« Cécile » de Marion Duval, un spectacle jubilatoire et une vie sous le signe de l’excès

13 juillet 2023

Cécile, spectacle coproduit par le Théâtre Saint-Gervais fait partie de la sélection suisse en Avignon.

L’article des Inrocks du 13 Juillet 2023

« Une performeuse hors norme doublée d’une metteuse en scène à découvrir d’urgence : “Cécile” de Marion Duval, un coup de cœur absolu.

Cécile, sa vie, ses frasques, ses engagements. Et au bout du compte, son œuvre, balancée sur un plateau et rejouée avec alacrité, en compagnie de quelques intertitres, en guise de réveils-mémoire, et autres accessoires : une maquette de la ZAD de Notre-Dame-des-Landes ou des poupées à taille humaine en tissu, façon poupées gonflables, et des masques de marionnettes géantes sous lesquelles se meuvent ses comparses, de temps à autre, quand la situation l’exige. La joie de la découverte ici est double : celle de Marion Duval, jeune metteuse en scène helvète sévissant depuis 2011 avec sa compagnie Chris Cadillac, et celle de Cécile Laporte, performeuse du spectacle, qui rejoue des chapitres de sa vie au plus près du public. Au plus près surtout de sa nature, enjouée, fantasque, généreuse, déconnante, prompte aux excès de toute nature.

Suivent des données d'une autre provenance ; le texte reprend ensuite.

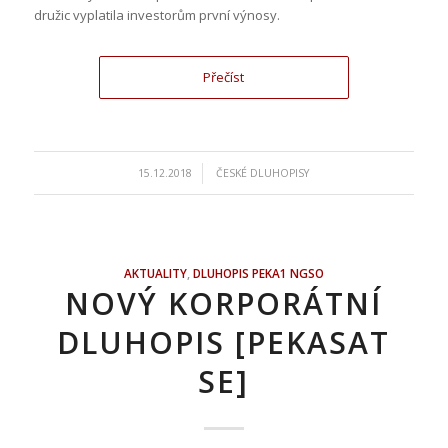
družic vyplatila investorům první výnosy.
Přečíst
/
15.12.2018
ČESKÉ DLUHOPISY
AKTUALITY
,
DLUHOPIS PEKA1 NGSO
NOVÝ KORPORÁTNÍ
DLUHOPIS [PEKASAT
SE]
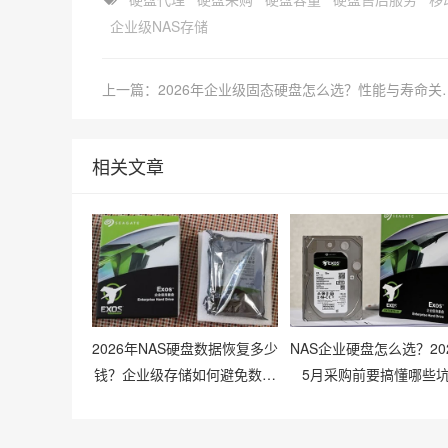
企业级NAS存储
上一篇：2026年企业级固
相关文章
2026年NAS硬盘数据恢复多少
NAS企业硬盘怎么选？20
钱？企业级存储如何避免数据
5月采购前要搞懂哪些
丢失风险？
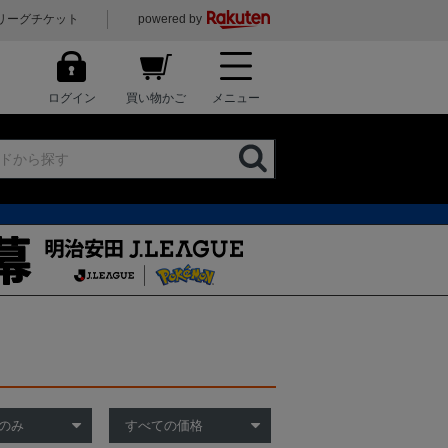
リーグチケット
powered by
ログイン
買い物かご
メニュー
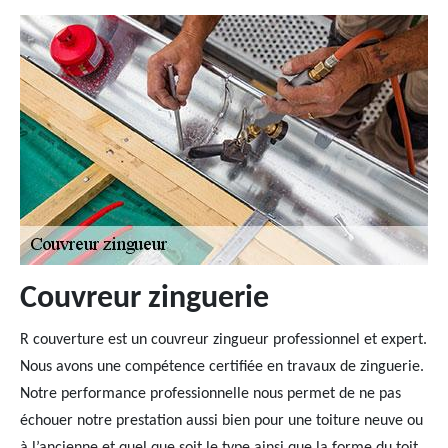
Couvreur zinguerie
R couverture est un couvreur zingueur professionnel et expert.
Nous avons une compétence certifiée en travaux de zinguerie.
Notre performance professionnelle nous permet de ne pas
échouer notre prestation aussi bien pour une toiture neuve ou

Se prendre au jeu d’une rencontre

On est tiraillée, à l’heure d’écrire sur ce moment de bravoure exquis, entre l’envie de raconter et celle de laisser au public le plaisir infini de découvrir ce personnage se livrant elle-même. Elle sait si bien le faire. Cela dit, la feuille de salle distribuée à l’entrée glisse bien quelques indices sur le passé de Cécile. Alors disons que trois heures durant, qui passent comme dans un rêve, Cécile partage avec nous des souvenirs de sa vie agencée en chapitres : animatrice de colonie de vacances pour handicapés, zadiste, activiste écolo-porno au sein de Fuck for Forest, clown à l’hôpital ou en Mongolie, guérisseuse au Mexique. Entre autres… Avec un dénominateur commun à toutes ses aventures : son irrépressible désir de rencontre avec l’autre et, de préférence, ceux et celles qui souffrent, ceux et celles qui luttent et refusent la cruauté de la vie, le rouleau compresseur du réel sur nos rêves, nos utopies et nos engagements. Un goût de la rencontre qui, bien évidemment, ne laisse pas le public à distance, confortablement installé derrière le quatrième mur. Pour Marion Duval, il ne s’agit pas d’une “interaction formalisée, comme un jeu, mais plutôt d’un mode d’adresse poreux. La construction et le spectacle sont là pour permettre la rencontre et le trouble de vivre quelque chose d’imprévu, d’imprévisible”.

Cécile n’hésite pas à s’affranchir des règles du jeu, à renâcler devant l’exercice quand ça la gonfle ou la fatigue. Elle n’a pas peur, du haut des gradins, de se jeter dans les bras du public, comptant sur nous pour la porter, de rang en rang, jusqu’à ce qu’elle retrouve le sol. Cécile nous fait confiance. C’est fondamental. Cécile interagit en permanence avec nous, consciente de l’équilibrisme d’un spectacle reposant sur l’authenticité de son vécu et l’évidente reconstruction qui s’opère à travers le mécanisme de la mémoire convoquée. Un support double-face, qui trouve son équivalent dans la scénographie, le plateau étant scindé en deux par un écran sur lequel s’affichent les titres des chapitres ou des photos de Cécile. Lorsqu’il se lève, surgit l’espace de la performance, “celui du reenactment, où on la voit jouer à sa vie”. C’est ce décalage qui fait toute la force de ce spectacle hautement jubilatoire.

Cécile, performance de Cécile Laporte, mise en scène de Marion Duval, Cie Chris Cadillac. Jusqu’au 18 juillet à la Chartreuse de Villeneuve-lès-Avignon, dans le cadre du programme Sélection suisse en Avignon.